Encore un roman sociologisant pourrait-on craindre ? Pas du tout ou plutôt pas tout à fait. Si l'auteur de « La blessure, la vraie » se penche sur les rapports entre les classes, il le fait avec subtilité et une bonne dose d'humour. Tout le monde en prend pour son grade et les dominants ne sont pas forcément ceux qu'on pense.
Alors que Romain vit et travaille dans le centre ville d'une bourgade de taille moyenne située à une heure de Paris, Louisa s'est excentrée dans une zone pavillonaire. Financièrement, le premier n'a rien envié à la seconde. Médiateur culturel, il n'est finalement qu'un prolo intello. La jeune femme travaille pour Amazon. Elle vit avec Cristiano menacé de se faire virer de l'usine Ecolex. Son affreux propriétaire décide de la fermer pour la délocaliser en Slovaquie. Avant de se retrouver au chômage, le compagnon de Louisa se lance dans un ultime baroud d'honneur en séquestrant le patron du site et une certaine Catherine Tendron, DRH qui « oeuvre à professionnaliser les ressources humaines » et se présente « comme une technicienne en dialogue social » dont « l'art est d'amener à comprendre ce qu'il ignore qu'il veut » alors qu'elle n'est que cynisme et manipulation.

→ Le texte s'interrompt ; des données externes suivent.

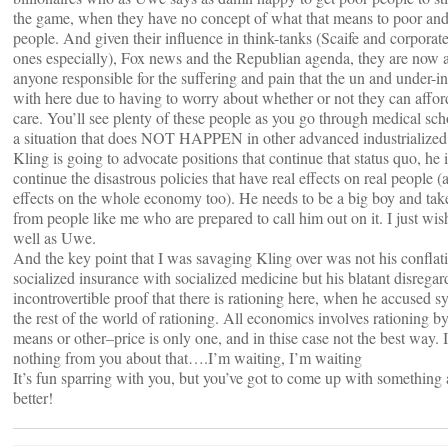
the game, when they have no concept of what that means to poor and
people. And given their influence in think-tanks (Scaife and corporat
ones especially), Fox news and the Republian agenda, they are now 
anyone responsible for the suffering and pain that the un and under-i
with here due to having to worry about whether or not they can affo
care. You’ll see plenty of these people as you go through medical scho
a situation that does NOT HAPPEN in other advanced industrialized 
Kling is going to advocate positions that continue that status quo, he 
continue the disastrous policies that have real effects on real people 
effects on the whole economy too). He needs to be a big boy and tak
from people like me who are prepared to call him out on it. I just wish 
well as Uwe.
And the key point that I was savaging Kling over was not his conflat
socialized insurance with socialized medicine but his blatant disregar
incontrovertible proof that there is rationing here, when he accused s
the rest of the world of rationing. All economics involves rationing 
means or other–price is only one, and in thise case not the best way. 
nothing from you about that….I’m waiting, I’m waiting
It’s fun sparring with you, but you’ve got to come up with something a 
better!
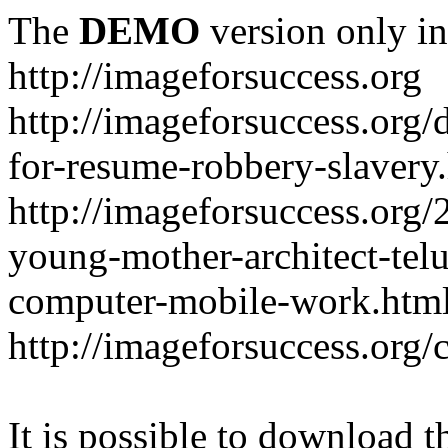
The
DEMO
version only in
http://imageforsuccess.org
http://imageforsuccess.org/
for-resume-robbery-slavery
http://imageforsuccess.org/
young-mother-architect-telu
computer-mobile-work.htm
http://imageforsuccess.org/
It is possible to download th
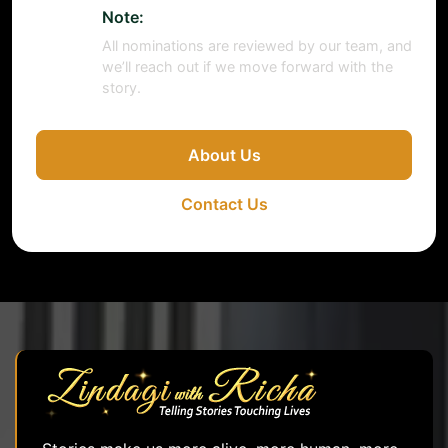
Note:
All nominations are reviewed by our team, and
we’ll reach out if we move forward with the
story.
About Us
Contact Us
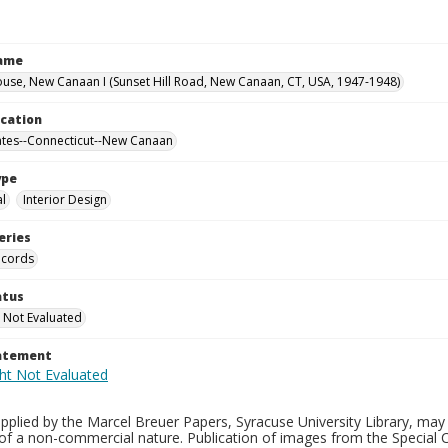
Name
use, New Canaan I (Sunset Hill Road, New Canaan, CT, USA, 1947-1948)
ocation
ates--Connecticut--New Canaan
ype
al
Interior Design
eries
ecords
atus
 Not Evaluated
tatement
plied by the Marcel Breuer Papers, Syracuse University Library, may 
of a non-commercial nature. Publication of images from the Special C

Son portrait est désopilant.
Tout le monde se fiche de la révolte des ouvriers qui se battent pour un emploi harrassant et mal payé. L'attentat de Charlie Hebdo de janvier 2015 monopolise en effet les médias...
Enfermé dans son pavillon acheté à crédit, Cristiano coule et l'énergique Louisa ne parvient pas à lui sortir la tête de l'eau. Se sentant abandonnée et en manque de sexe, Louisa se jette dans les bras de Romain, le genre de type qu'elle n'aime pas, manquant de virilité (bras imberbes et épaules de femme), agaçant avec ses discours truffés de références littéraires et cinématographiques qui l'indiffèrent. La culture, elle s'en fiche. Sa dernière lecture est « Lutter » de Rihanna. Son inculture crasse ne l'a jamais empêchée de vivre. La preuve. A sa manière, elle a fait preuve de courage en refusant de suivre le modèle de sa mère, une femme soumise et fatiguée par les heures de ménage. Et, dans ses rapports avec Romain, elle domine dans la mesure où elle nie ce qu'il est, un intello prétentieux, en ne retenant que son aspect physique.

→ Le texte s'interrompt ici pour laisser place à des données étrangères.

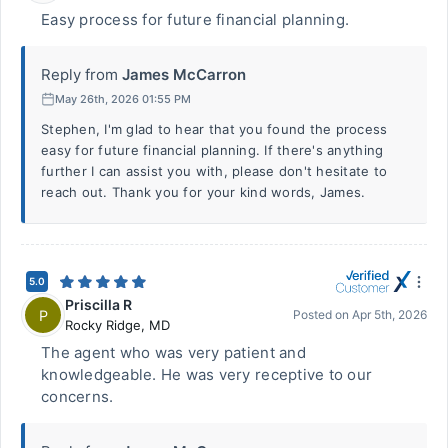
Easy process for future financial planning.
Reply from
James McCarron
May 26th, 2026 01:55 PM
Stephen, I'm glad to hear that you found the process
easy for future financial planning. If there's anything
further I can assist you with, please don't hesitate to
reach out. Thank you for your kind words, James.
5.0
Priscilla R
P
Posted on
Apr 5th, 2026
Rocky Ridge
,
MD
The agent who was very patient and
knowledgeable. He was very receptive to our
concerns.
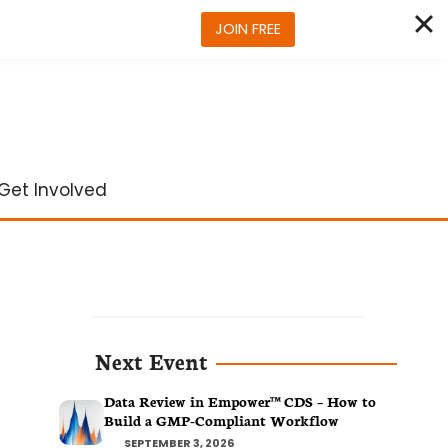
JOIN FREE
Get Involved
Next Event
Data Review in Empower™ CDS – How to
Build a GMP-Compliant Workflow
SEPTEMBER 3, 2026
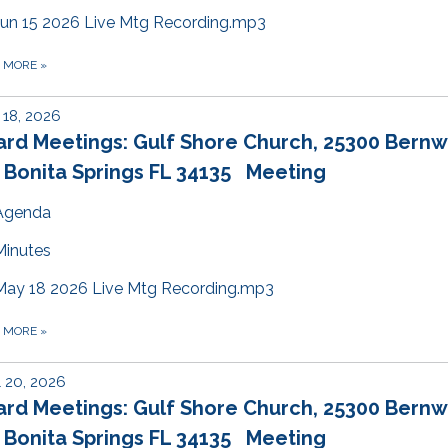
Jun 15 2026 Live Mtg Recording.mp3
D MORE
»
18, 2026
ard Meetings: Gulf Shore Church, 25300 Bern
 Bonita Springs FL 34135 Meeting
Agenda
Minutes
May 18 2026 Live Mtg Recording.mp3
D MORE
»
l 20, 2026
ard Meetings: Gulf Shore Church, 25300 Bern
 Bonita Springs FL 34135 Meeting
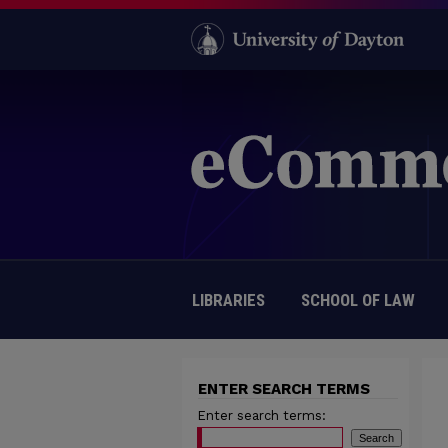
LIBRARIES
SCHOOL OF LAW
ENTER SEARCH TERMS
Enter search terms:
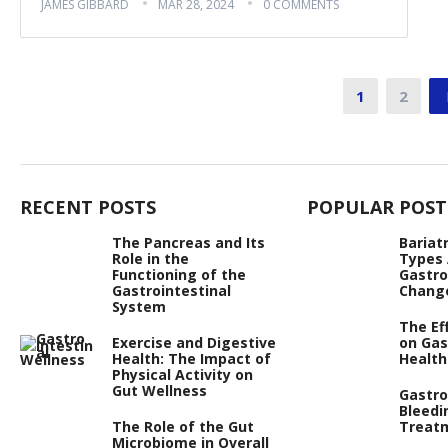
JAMES GIBBARD
MAR 28, 2024
0 COMMENTS
Posts
1
2
pagination
RECENT POSTS
POPULAR POST
The Pancreas and Its
Bariat
Role in the
Types
Functioning of the
Gastro
Gastrointestinal
Chang
System
The Ef
Exercise and Digestive
on Gas
Health: The Impact of
Health
Physical Activity on
Gut Wellness
Gastro
Bleedi
The Role of the Gut
Treat
Microbiome in Overall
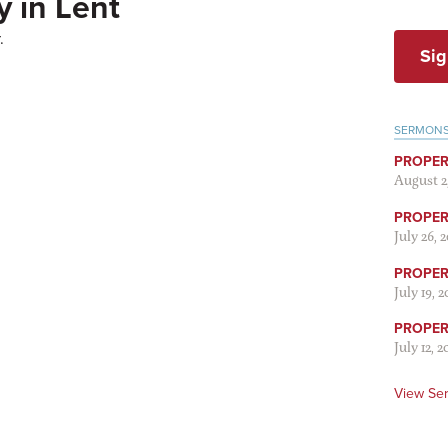
 in Lent
.
Sig
SERMON
PROPER
August 2
PROPER 
July 26, 
PROPER 
July 19, 
PROPER 
July 12, 2
View Se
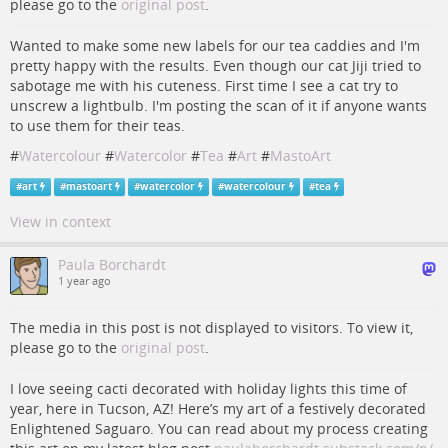
please go to the
original post
.
Wanted to make some new labels for our tea caddies and I'm
pretty happy with the results. Even though our cat Jiji tried to
sabotage me with his cuteness. First time I see a cat try to
unscrew a lightbulb. I'm posting the scan of it if anyone wants
to use them for their teas.
#
Watercolour
#
Watercolor
#
Tea
#
Art
#
MastoArt
#
art
#
mastoart
#
watercolor
#
watercolour
#
tea
View in context
Paula Borchardt
1 year ago
The media in this post is not displayed to visitors. To view it,
please go to the
original post
.
I love seeing cacti decorated with holiday lights this time of
year, here in Tucson, AZ! Here’s my art of a festively decorated
Enlightened Saguaro. You can read about my process creating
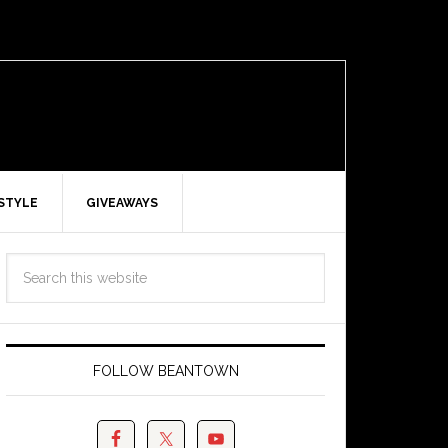
ESTYLE
GIVEAWAYS
FOLLOW BEANTOWN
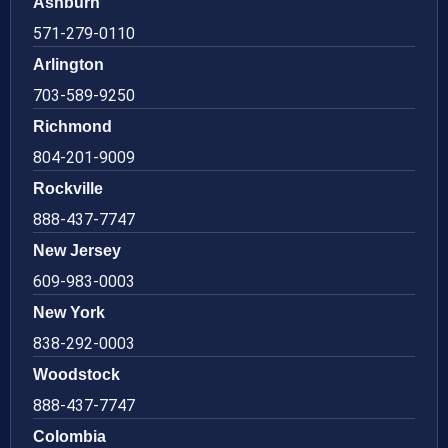
Ashburn
571-279-0110
Arlington
703-589-9250
Richmond
804-201-9009
Rockville
888-437-7747
New Jersey
609-983-0003
New York
838-292-0003
Woodstock
888-437-7747
Colombia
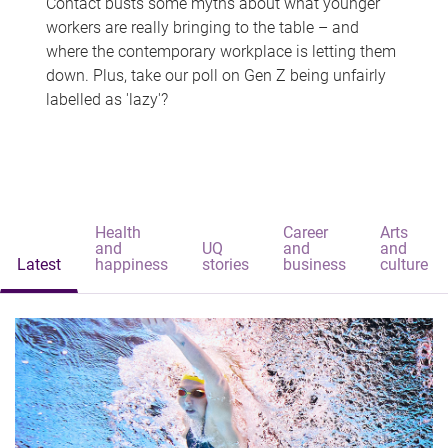
Contact busts some myths about what younger
workers are really bringing to the table – and
where the contemporary workplace is letting them
down. Plus, take our poll on Gen Z being unfairly
labelled as 'lazy'?
Health
Career
Arts
and
UQ
and
and
Latest
happiness
stories
business
culture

Avec ironie et un sens de la formule acéré, François Bégaudeau pointe du doigt la violence sociale, l'absurdité du fonctionnement de nos sociétés et la ségrégation entre les classes. Son constat est amer : le changement n'est pas pour maintenant. Tout finit par rentrer dans l'ordre.

EXTRAITS
- Qui connaît une musulmane ? Personne. C'est fou ce qu'on est communautaristes.
- Il faut entendre le mépris dans la louange d'un riche à un pauvre.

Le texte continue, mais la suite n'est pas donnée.